Collected data:
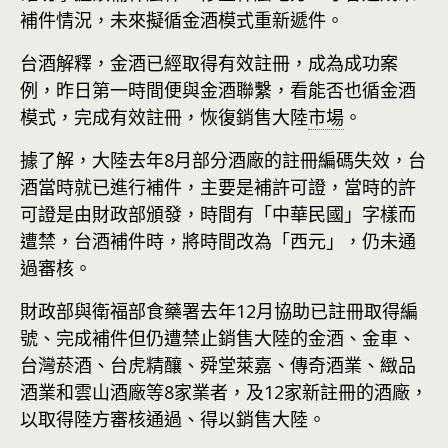
補件情況，未來擬循金酒模式重新遞件。
台酒解釋，金酒已經取得有效註冊，成為成功案
例，昨日第一時間便與金酒聯繫，看能否也循金酒
模式，完成有效註冊，恢復銷售大陸
市場
。
據了解，大陸去年8月部分酒廠的註冊編碼失效，台
酒當時就已進行補件，主要是補許可證，當時的許
可證是由財政部頒發，時間有「中華民國」字樣而
遭禁，台酒補件時，將時間改為「西元」，仍未通
過審核。
財政部與衛福部食藥署去年12月協助已註冊取得編
號、完成補件但仍遭禁止銷售大陸的金酒、金車、
台灣菸酒、台虎精釀、舜堂萊嘉、傳奇酒業、緻品
酒業和雲山酒廠等8家業者，及12家新註冊的酒廠，
以取得陸方審核通過、得以銷售大陸。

PROBLEM — A word-for-word copy of the records is needed, one that contains no pictures.

OUTPUT OF THE TASK —
補件情況，未來擬循金酒模式重新遞件。
台酒解釋，金酒已經取得有效註冊，成為成功案
例，昨日第一時間便與金酒聯繫，看能否也循金酒
模式，完成有效註冊，恢復銷售大陸
市場
。
據了解，大陸去年8月部分酒廠的註冊編碼失效，台
酒當時就已進行補件，主要是補許可證，當時的許
可證是由財政部頒發，時間有「中華民國」字樣而
遭禁，台酒補件時，將時間改為「西元」，仍未通
過審核。
財政部與衛福部食藥署去年12月協助已註冊取得編
號、完成補件但仍遭禁止銷售大陸的金酒、金車、
台灣菸酒、台虎精釀、舜堂萊嘉、傳奇酒業、緻品
酒業和雲山酒廠等8家業者，及12家新註冊的酒廠，
以取得陸方審核通過、得以銷售大陸。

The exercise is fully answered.